Piaget relates geometry as the science of space. He describes the development of the child's representational space as well as the mental image of the real space in which the child is acting where "mental representation is not merely a recall from a memory bank but it is an active reconstruction of an object at the symbolic level.

Thus, geometry is the study of points, lines, angles and shapes, and their relationships and properties. It sounds like a lot to know, but much of it is already in your head. Geometry is all around us. If people didn't think about geometry, they wouldn't be able to build great structures such as pyramids or even simple things that are flat as a table.

1.4 Geometry as a Basic Skill

Geometry is also considered as a basic skill. Sherard (1981) states seven reasons that show geometry is a basic skill:

Its use as an aid for communication.

Its application in real-life problems.

When describing the location of places or when giving directions, geometric terms such as "parallel to" and "diagonally from" are used extensively.

It is used as an application in other topics in mathematics and to prepare students to study courses in higher maths and sciences.

It helps students to develop spatial perception and stimulate & exercise general thinking and problem-solving skills.

It helps students to understand and appreciate the beauty of the physical world.

Many of the terms used to identify, deduce and reason can be used outside of the geometry arena.

As stated, geometry is a basic skill since it is an important aid for communication.
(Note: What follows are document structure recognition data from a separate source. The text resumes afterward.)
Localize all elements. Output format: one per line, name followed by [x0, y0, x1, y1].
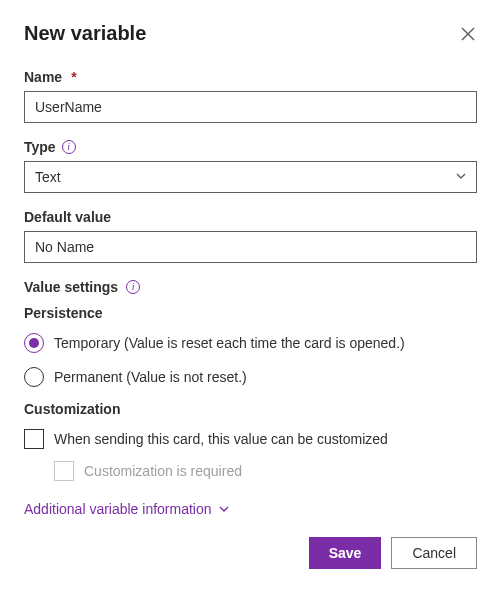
radio-temporary-label: Temporary (Value is reset each time the … [54, 335, 405, 351]
value-settings-label: Value settings i [24, 279, 477, 295]
persistence-label: Persistence [24, 305, 477, 321]
radio-permanent-label: Permanent (Value is not reset.) [54, 369, 247, 385]
radio-temporary[interactable]: Temporary (Value is reset each time the … [24, 333, 477, 353]
chevron-down-icon [218, 503, 230, 515]
checkbox-send-custom-label: When sending this card, this value can b… [54, 431, 388, 447]
close-button[interactable] [459, 25, 477, 43]
checkbox-custom-required: Customization is required [54, 461, 477, 481]
radio-icon [24, 333, 44, 353]
dialog-title: New variable [24, 22, 146, 45]
type-select[interactable] [24, 161, 477, 193]
required-indicator: * [71, 69, 76, 85]
type-label: Type i [24, 139, 477, 155]
default-input[interactable] [24, 231, 477, 263]
info-icon[interactable]: i [62, 140, 76, 154]
info-icon[interactable]: i [126, 280, 140, 294]
cancel-button[interactable]: Cancel [391, 537, 477, 569]
additional-info-toggle[interactable]: Additional variable information [24, 501, 230, 517]
default-label: Default value [24, 209, 477, 225]
checkbox-send-custom[interactable]: When sending this card, this value can b… [24, 429, 477, 449]
radio-icon [24, 367, 44, 387]
save-button[interactable]: Save [309, 537, 382, 569]
close-icon [461, 27, 475, 41]
name-input[interactable] [24, 91, 477, 123]
checkbox-custom-required-label: Customization is required [84, 463, 242, 479]
checkbox-icon [24, 429, 44, 449]
customization-label: Customization [24, 401, 477, 417]
name-label: Name* [24, 69, 477, 85]
checkbox-icon [54, 461, 74, 481]
radio-permanent[interactable]: Permanent (Value is not reset.) [24, 367, 477, 387]
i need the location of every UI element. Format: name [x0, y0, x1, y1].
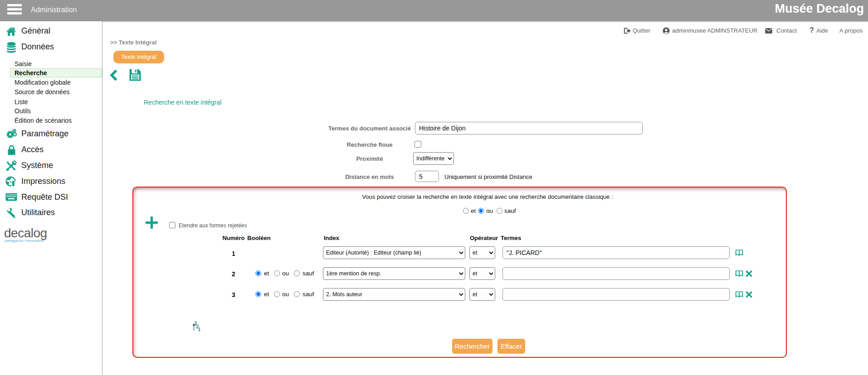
svg-text:1: 1 — [198, 327, 201, 332]
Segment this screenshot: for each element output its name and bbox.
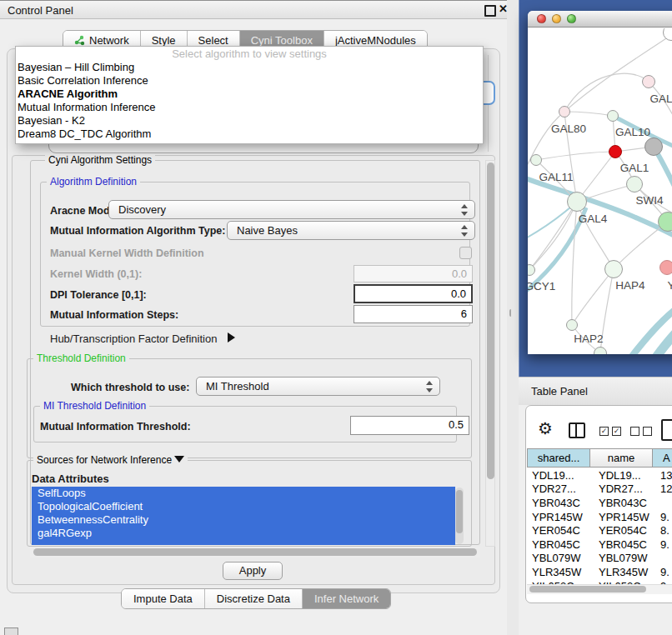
deselect-all-columns-icon[interactable] <box>630 427 652 436</box>
settings-vertical-scrollbar-thumb[interactable] <box>487 162 494 479</box>
panel-divider-handle[interactable] <box>509 309 515 317</box>
mi-algorithm-type-label: Mutual Information Algorithm Type: <box>50 225 225 237</box>
show-columns-icon[interactable] <box>569 422 585 438</box>
cell: YDL19... <box>527 469 590 482</box>
node-label: HAP4 <box>615 279 644 292</box>
tab-discretize-data-label: Discretize Data <box>217 592 290 605</box>
node-label: GAL1 <box>620 162 649 174</box>
mi-algorithm-type-value: Naive Bayes <box>237 224 298 237</box>
algorithm-option[interactable]: Basic Correlation Inference <box>16 74 483 88</box>
cell: 9. <box>653 566 672 578</box>
mi-threshold-field[interactable]: 0.5 <box>350 416 469 435</box>
data-attributes-list[interactable]: SelfLoops TopologicalCoefficient Between… <box>32 487 455 545</box>
node-label: HAP2 <box>574 332 603 345</box>
mi-algorithm-type-combobox[interactable]: Naive Bayes <box>227 221 475 240</box>
network-canvas[interactable]: GALGAL80GAL10GAL11GAL1SWI4GAL4GCY1HAP4YH… <box>528 28 672 354</box>
dock-panel-icon[interactable] <box>4 628 18 635</box>
close-traffic-light-icon[interactable] <box>537 14 546 23</box>
table-row[interactable]: YER054C YER054C 8. <box>527 523 672 538</box>
cell: YDL19... <box>590 469 653 482</box>
table-row[interactable]: YBL079W YBL079W <box>527 552 672 566</box>
network-node[interactable] <box>626 176 643 192</box>
table-row[interactable]: YBR045C YBR045C 9. <box>527 538 672 552</box>
aracne-mode-combobox[interactable]: Discovery <box>108 200 475 219</box>
algorithm-option[interactable]: Bayesian – Hill Climbing <box>16 61 483 74</box>
cell: YBR043C <box>590 497 653 509</box>
tab-style-label: Style <box>152 34 176 47</box>
table-row[interactable]: YDR27... YDR27... 12 <box>527 482 672 497</box>
algorithm-option[interactable]: Bayesian - K2 <box>16 114 483 128</box>
cell: 12 <box>653 482 672 495</box>
mi-steps-field[interactable]: 6 <box>354 305 473 323</box>
column-header-shared-name[interactable]: shared... <box>527 448 590 468</box>
network-node[interactable] <box>642 75 655 88</box>
which-threshold-label: Which threshold to use: <box>71 382 189 393</box>
network-node[interactable] <box>567 192 587 212</box>
node-label: GAL <box>649 92 672 105</box>
column-header-cut[interactable]: A <box>653 448 672 468</box>
network-node[interactable] <box>644 138 663 156</box>
network-window-titlebar[interactable] <box>528 11 672 28</box>
select-all-columns-icon[interactable]: ✓ ✓ <box>599 427 621 436</box>
network-node[interactable] <box>594 347 607 354</box>
sources-collapse-icon[interactable] <box>174 456 184 462</box>
export-table-icon[interactable] <box>661 419 672 441</box>
network-node[interactable] <box>609 145 622 158</box>
algorithm-option[interactable]: Mutual Information Inference <box>16 101 483 114</box>
attribute-list-scrollbar-thumb[interactable] <box>456 490 463 533</box>
tab-infer-network[interactable]: Infer Network <box>303 589 390 608</box>
attribute-item[interactable]: BetweennessCentrality <box>32 513 455 527</box>
minimize-traffic-light-icon[interactable] <box>552 14 561 23</box>
node-label: GAL4 <box>579 212 608 225</box>
algorithm-option-selected[interactable]: ARACNE Algorithm <box>16 88 483 101</box>
network-node[interactable] <box>658 212 672 232</box>
hub-expand-icon[interactable] <box>228 332 235 342</box>
network-node[interactable] <box>566 319 578 331</box>
node-label: GCY1 <box>528 280 555 292</box>
attribute-item[interactable]: TopologicalCoefficient <box>32 500 455 513</box>
which-threshold-combobox[interactable]: MI Threshold <box>196 377 440 396</box>
table-row[interactable]: YPR145W YPR145W 9. <box>527 510 672 524</box>
network-node[interactable] <box>559 106 570 118</box>
zoom-traffic-light-icon[interactable] <box>567 14 576 23</box>
network-window[interactable]: GALGAL80GAL10GAL11GAL1SWI4GAL4GCY1HAP4YH… <box>528 11 672 354</box>
cell: YBL079W <box>527 552 590 564</box>
tab-select-label: Select <box>198 34 228 47</box>
network-node[interactable] <box>659 260 672 275</box>
tab-impute-data-label: Impute Data <box>133 592 193 605</box>
algorithm-option[interactable]: Dream8 DC_TDC Algorithm <box>16 128 483 141</box>
attribute-item[interactable]: SelfLoops <box>32 487 455 500</box>
apply-button[interactable]: Apply <box>223 562 283 580</box>
settings-horizontal-scrollbar-thumb[interactable] <box>33 548 477 556</box>
attribute-item[interactable]: gal4RGexp <box>32 527 455 540</box>
dpi-tolerance-field[interactable]: 0.0 <box>354 284 473 303</box>
network-node[interactable] <box>607 110 619 122</box>
tab-impute-data[interactable]: Impute Data <box>122 589 205 608</box>
node-label: GAL11 <box>539 171 573 183</box>
network-node[interactable] <box>530 154 542 166</box>
table-row[interactable]: YBR043C YBR043C <box>527 496 672 510</box>
tab-discretize-data[interactable]: Discretize Data <box>205 589 303 608</box>
manual-kernel-width-checkbox[interactable] <box>459 247 472 259</box>
sources-title: Sources for Network Inference <box>33 454 188 466</box>
network-node[interactable] <box>604 260 623 278</box>
table-settings-gear-icon[interactable]: ⚙ <box>538 419 553 438</box>
table-row[interactable]: YDL19... YDL19... 13 <box>527 468 672 482</box>
panel-divider[interactable] <box>507 0 519 635</box>
cell: YLR345W <box>527 566 590 578</box>
cell: 9. <box>653 538 672 551</box>
node-label: GAL80 <box>551 122 586 135</box>
table-horizontal-scrollbar-thumb[interactable] <box>529 586 646 592</box>
float-window-icon[interactable] <box>484 5 496 17</box>
cell: YLR345W <box>590 566 653 578</box>
cell: YBR045C <box>527 538 590 551</box>
spinner-arrows-icon <box>425 381 433 392</box>
column-header-name[interactable]: name <box>590 448 653 468</box>
table-panel-titlebar: Table Panel <box>519 377 672 405</box>
algorithm-dropdown-popup: Select algorithm to view settings Bayesi… <box>15 46 484 144</box>
table-row[interactable]: YLR345W YLR345W 9. <box>527 565 672 579</box>
dpi-tolerance-label: DPI Tolerance [0,1]: <box>50 289 147 301</box>
cell: 13 <box>653 469 672 482</box>
table-body[interactable]: YDL19... YDL19... 13 YDR27... YDR27... 1… <box>527 468 672 584</box>
cell: YER054C <box>527 524 590 537</box>
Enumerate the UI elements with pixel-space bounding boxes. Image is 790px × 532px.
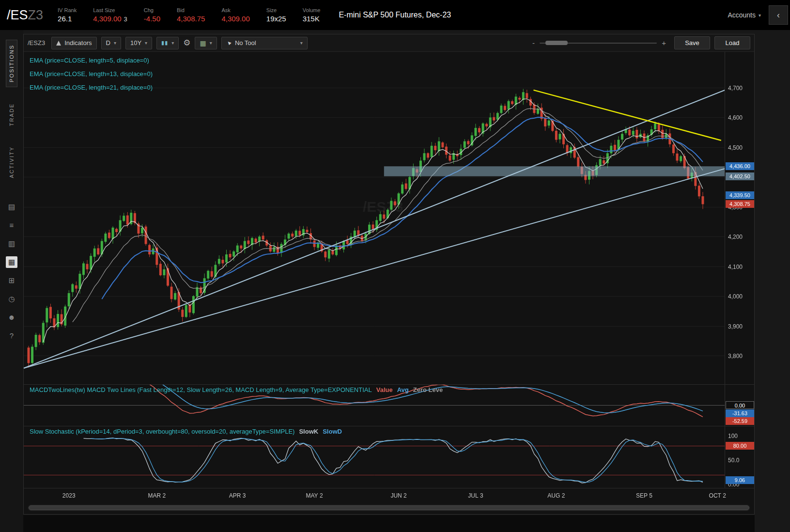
list-icon[interactable]: ≡ xyxy=(6,219,17,231)
clock-icon[interactable]: ◷ xyxy=(6,293,17,305)
sidebar-tab-trade[interactable]: TRADE xyxy=(6,99,17,130)
field-size: Size 19x25 xyxy=(266,7,286,23)
chart-doc-icon[interactable]: ▤ xyxy=(6,201,17,213)
indicators-button[interactable]: Indicators xyxy=(51,37,96,49)
study-label-ema21[interactable]: EMA (price=CLOSE, length=21, displace=0) xyxy=(30,84,153,91)
symbol-root: /ES xyxy=(7,8,28,22)
left-sidebar: POSITIONS TRADE ACTIVITY ▤ ≡ ▥ ▦ ⊞ ◷ ☻ ? xyxy=(0,30,23,532)
chevron-down-icon: ▾ xyxy=(171,40,174,46)
macd-axis-bubble: -52.59 xyxy=(726,417,754,425)
chart-symbol-label: /ESZ3 xyxy=(28,39,45,47)
chevron-down-icon: ▾ xyxy=(759,13,761,18)
chevron-down-icon: ▾ xyxy=(210,40,212,46)
chart-style-dropdown[interactable]: ▮▮ ▾ xyxy=(156,37,179,49)
field-ask: Ask 4,309.00 xyxy=(221,7,249,23)
notes-icon[interactable]: ▥ xyxy=(6,238,17,250)
chart-main-region: /ESZ3 Indicators D ▾ 10Y ▾ ▮▮ xyxy=(23,30,790,532)
flask-icon xyxy=(56,41,61,46)
grid-chart-icon[interactable]: ▦ xyxy=(6,256,17,268)
field-bid: Bid 4,308.75 xyxy=(177,7,205,23)
candlestick-icon: ▮▮ xyxy=(161,40,168,46)
price-axis-bubble: 4,308.75 xyxy=(726,200,754,208)
macd-axis-bubble: -31.63 xyxy=(726,409,754,417)
field-iv-rank: IV Rank 26.1 xyxy=(58,7,77,23)
accounts-dropdown[interactable]: Accounts ▾ xyxy=(728,11,761,19)
chart-hscrollbar xyxy=(28,504,750,511)
chart-area: EMA (price=CLOSE, length=5, displace=0) … xyxy=(24,52,754,502)
collapse-panel-button[interactable]: ‹ xyxy=(769,5,788,25)
sidebar-tab-activity[interactable]: ACTIVITY xyxy=(6,142,17,183)
zoom-out-button[interactable]: - xyxy=(532,39,535,47)
drawing-tool-dropdown[interactable]: ► No Tool ▾ xyxy=(221,37,308,49)
field-last-size: Last Size 4,309.003 xyxy=(93,7,127,23)
price-axis-bubble: 4,436.00 xyxy=(726,162,754,170)
field-volume: Volume 315K xyxy=(303,7,321,23)
save-button[interactable]: Save xyxy=(674,36,710,49)
study-label-ema13[interactable]: EMA (price=CLOSE, length=13, displace=0) xyxy=(30,70,153,78)
zoom-in-button[interactable]: + xyxy=(662,39,666,47)
stoch-axis-bubble: 80.00 xyxy=(726,442,754,450)
sidebar-icons: ▤ ≡ ▥ ▦ ⊞ ◷ ☻ ? xyxy=(6,201,17,342)
bottom-strip xyxy=(23,515,755,532)
symbol-logo: /ESZ3 xyxy=(7,8,43,23)
zoom-slider[interactable] xyxy=(540,43,657,44)
stoch-axis-bubble: 9.06 xyxy=(726,476,754,484)
squares-icon[interactable]: ⊞ xyxy=(6,275,17,286)
study-label-ema5[interactable]: EMA (price=CLOSE, length=5, displace=0) xyxy=(30,57,149,64)
symbol-contract: Z3 xyxy=(28,8,44,22)
range-dropdown[interactable]: 10Y ▾ xyxy=(125,37,152,49)
help-icon[interactable]: ? xyxy=(6,330,17,342)
sidebar-tab-positions[interactable]: POSITIONS xyxy=(6,40,17,87)
zoom-slider-thumb[interactable] xyxy=(545,41,568,45)
chevron-down-icon: ▾ xyxy=(145,40,147,46)
chevron-down-icon: ▾ xyxy=(300,40,303,46)
timeframe-dropdown[interactable]: D ▾ xyxy=(101,37,121,49)
chart-container: /ESZ3 Indicators D ▾ 10Y ▾ ▮▮ xyxy=(23,34,755,515)
grid-icon: ▦ xyxy=(200,39,206,47)
price-axis-bubble: 4,402.50 xyxy=(726,172,754,180)
zoom-control: - + xyxy=(532,39,666,47)
grid-layout-dropdown[interactable]: ▦ ▾ xyxy=(195,37,217,49)
trading-app-window: /ESZ3 IV Rank 26.1 Last Size 4,309.003 C… xyxy=(0,0,790,532)
chart-toolbar: /ESZ3 Indicators D ▾ 10Y ▾ ▮▮ xyxy=(24,34,754,52)
last-size-qty: 3 xyxy=(124,16,127,23)
chevron-down-icon: ▾ xyxy=(114,40,116,46)
macd-axis-bubble: 0.00 xyxy=(726,401,754,409)
study-label-macd[interactable]: MACDTwoLines(tw) MACD Two Lines (Fast Le… xyxy=(30,386,443,393)
study-label-stochastic[interactable]: Slow Stochastic (kPeriod=14, dPeriod=3, … xyxy=(30,428,342,435)
settings-gear-icon[interactable]: ⚙ xyxy=(183,38,190,48)
app-body: POSITIONS TRADE ACTIVITY ▤ ≡ ▥ ▦ ⊞ ◷ ☻ ?… xyxy=(0,30,790,532)
load-button[interactable]: Load xyxy=(714,36,750,49)
cursor-icon: ► xyxy=(225,39,232,47)
people-icon[interactable]: ☻ xyxy=(6,312,17,323)
field-chg: Chg -4.50 xyxy=(144,7,160,23)
price-axis-bubble: 4,339.50 xyxy=(726,191,754,199)
quote-header: /ESZ3 IV Rank 26.1 Last Size 4,309.003 C… xyxy=(0,0,790,30)
chevron-left-icon: ‹ xyxy=(777,10,780,20)
chart-hscrollbar-thumb[interactable] xyxy=(29,505,749,510)
contract-title: E-mini S&P 500 Futures, Dec-23 xyxy=(339,11,451,19)
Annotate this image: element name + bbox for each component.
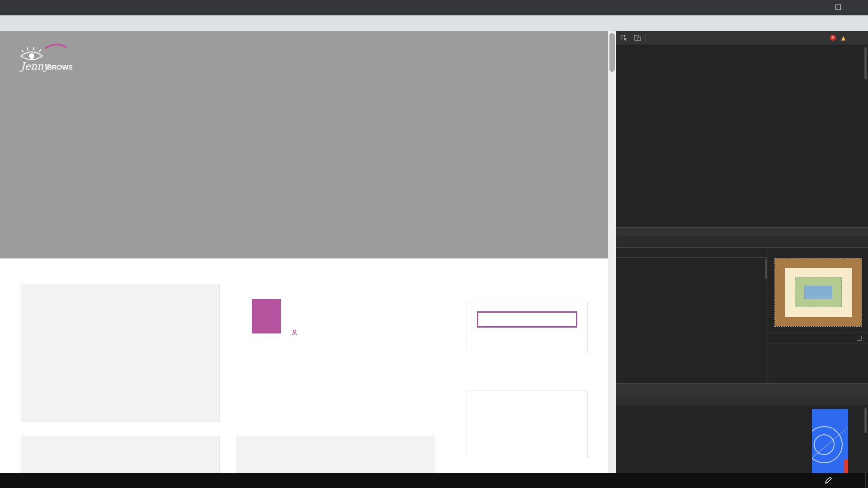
devtools-toolbar: ✕ ▲ (616, 31, 868, 45)
browser-toolbar (0, 15, 868, 31)
devtools-panel: ✕ ▲ (616, 31, 868, 473)
user-icon (292, 329, 297, 335)
back-button[interactable] (5, 17, 18, 29)
box-model-diagram[interactable] (775, 258, 862, 326)
blog-post-card (236, 284, 434, 428)
post-byline (292, 328, 302, 336)
box-model-padding (795, 277, 842, 307)
article-placeholder-image[interactable] (21, 284, 220, 422)
maximize-icon (835, 5, 841, 10)
devtools-menu-icon[interactable] (851, 35, 856, 41)
logo-script-text: Jenny (19, 61, 51, 72)
browser-tabstrip (0, 0, 868, 15)
screen: Jenny BROWS (0, 0, 868, 488)
inspect-element-icon[interactable] (618, 33, 630, 43)
box-model-border (785, 268, 852, 317)
dom-tree (616, 45, 868, 227)
window-close-button[interactable] (848, 0, 868, 14)
window-maximize-button[interactable] (828, 0, 848, 14)
drawer-tabbar (616, 384, 868, 395)
sidebar-booking-box (467, 301, 588, 353)
post-actions[interactable] (418, 327, 422, 336)
show-all-checkbox[interactable] (857, 336, 862, 341)
error-badge-icon[interactable]: ✕ (830, 35, 836, 41)
site-logo[interactable]: Jenny BROWS (18, 41, 72, 74)
toolbar-separator (645, 34, 646, 42)
browser-menu-icon[interactable] (852, 17, 865, 29)
reload-button[interactable] (39, 17, 52, 29)
dom-tree-scrollbar-thumb[interactable] (864, 47, 867, 80)
post-date-badge (252, 299, 281, 333)
more-tabs-icon[interactable] (647, 35, 657, 41)
drawer-scrollbar-thumb[interactable] (864, 408, 867, 433)
book-appointment-button[interactable] (477, 311, 577, 328)
logo-caps-text: BROWS (47, 63, 72, 71)
box-model-content (804, 286, 832, 299)
page-scrollbar[interactable] (608, 31, 616, 473)
page-scrollbar-thumb[interactable] (609, 33, 615, 72)
devtools-close-icon[interactable] (859, 35, 864, 41)
computed-filter-row (768, 333, 868, 343)
sidebar-categories-box (467, 390, 588, 458)
window-minimize-button[interactable] (808, 0, 828, 14)
styles-filter-row (616, 248, 768, 258)
css-rules-list (616, 258, 768, 383)
bookmark-star-icon[interactable] (762, 17, 776, 29)
devtools-drawer (616, 383, 868, 474)
windows-ink-pen-icon[interactable] (824, 476, 834, 486)
show-desktop-button[interactable] (865, 473, 868, 488)
forward-button[interactable] (22, 17, 35, 29)
article-placeholder-image[interactable] (236, 436, 434, 473)
styles-tabbar (616, 235, 868, 248)
device-toolbar-icon[interactable] (632, 33, 643, 43)
styles-scrollbar-thumb[interactable] (765, 259, 767, 279)
article-placeholder-image[interactable] (21, 436, 220, 473)
devtools-badges: ✕ ▲ (830, 35, 868, 41)
warning-badge-icon[interactable]: ▲ (841, 35, 845, 41)
hero-section (0, 31, 616, 258)
new-tab-button[interactable] (656, 2, 668, 14)
dom-breadcrumbs (616, 227, 868, 236)
windows-taskbar (0, 473, 868, 488)
computed-pane (768, 248, 868, 383)
web-page: Jenny BROWS (0, 31, 616, 473)
whats-new-header (616, 395, 868, 405)
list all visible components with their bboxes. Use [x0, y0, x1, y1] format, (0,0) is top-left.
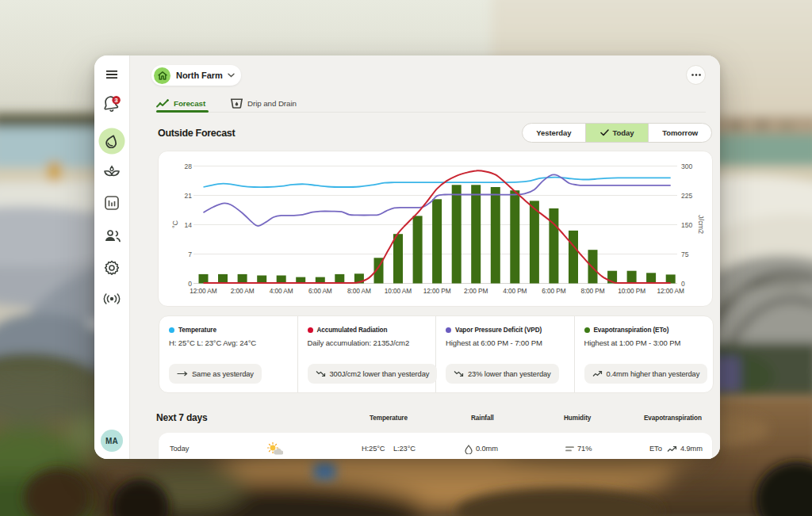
svg-text:8:00 AM: 8:00 AM — [347, 287, 371, 295]
svg-text:6:00 AM: 6:00 AM — [308, 287, 332, 295]
svg-text:7: 7 — [188, 250, 192, 258]
svg-text:12:00 AM: 12:00 AM — [657, 287, 684, 295]
svg-text:6:00 PM: 6:00 PM — [542, 287, 565, 295]
svg-text:4:00 PM: 4:00 PM — [503, 287, 527, 295]
svg-text:°C: °C — [171, 220, 179, 228]
svg-text:12:00 PM: 12:00 PM — [423, 287, 451, 295]
svg-text:225: 225 — [681, 192, 692, 200]
svg-text:10:00 AM: 10:00 AM — [385, 287, 412, 295]
svg-text:10:00 PM: 10:00 PM — [618, 287, 645, 295]
svg-text:J/cm2: J/cm2 — [697, 215, 705, 234]
svg-text:21: 21 — [185, 192, 193, 200]
svg-text:3: 3 — [114, 97, 118, 104]
svg-text:0: 0 — [681, 280, 685, 288]
svg-text:12:00 AM: 12:00 AM — [190, 287, 216, 295]
svg-text:4:00 AM: 4:00 AM — [270, 287, 293, 295]
svg-text:2:00 PM: 2:00 PM — [464, 287, 488, 295]
svg-text:28: 28 — [185, 162, 193, 170]
svg-text:0: 0 — [188, 280, 192, 288]
svg-text:150: 150 — [681, 221, 692, 229]
svg-text:300: 300 — [681, 162, 692, 170]
svg-text:2:00 AM: 2:00 AM — [231, 287, 255, 295]
svg-text:8:00 PM: 8:00 PM — [580, 287, 604, 295]
svg-text:75: 75 — [681, 250, 689, 258]
svg-text:14: 14 — [185, 221, 193, 229]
Our basic speaking and writing vocabularies have many geometric terms: e.g. point, line, plane, curve, angle, parallel, circle, square, rectangle and triangle. If we are to communicate to others the location, size or shape of an object, geometric terminology is essential. We use geometric terminology in describing shapes of objects: "The floor tiles are spare or the headlights on that model of the car are rectangles" or in giving directions: "Church Street is parallel to Main Street or make a right turn at the second traffic light" (Sherard, 1981).

1.5 Importance and Applications of Geometry

Understanding of shape and space begins with babies as they learn to crawl and walk, discovering the world and space around them (Doverburg & Prambling Samuelson, 2001). Children come to school having some visual and spatial skills. Many children have experienced construction of toys, jigsaw, puzzles, play dough, computer games, climbing, playground equipment at home and kindergarten. Children first develop static strategies as they explore their physical environment and materials. As they notice properties and develop concepts about shapes around them, they begin to understand dynamic imagery and are able to solve spatial problems.

Geometric and spatial thinking are not only important in their own right but also because they provide a foundation for much mathematical learning in other areas (Clements, 2000). An example of this is the use of drawings and manipulatives in the development of understanding of fractions (e.g cut a circle into 4 equal parts to explain one-quarter). The National Council of Teachers of Mathematics (NCTM, 2000) recognises its importance as a foundation:

'As students become familiar with shape, structure, location, and transformations and as they develop spatial reasoning, they lay the foundation for understanding not only their spatial world but also topics in mathematics and in art, science and social studies' (p.97).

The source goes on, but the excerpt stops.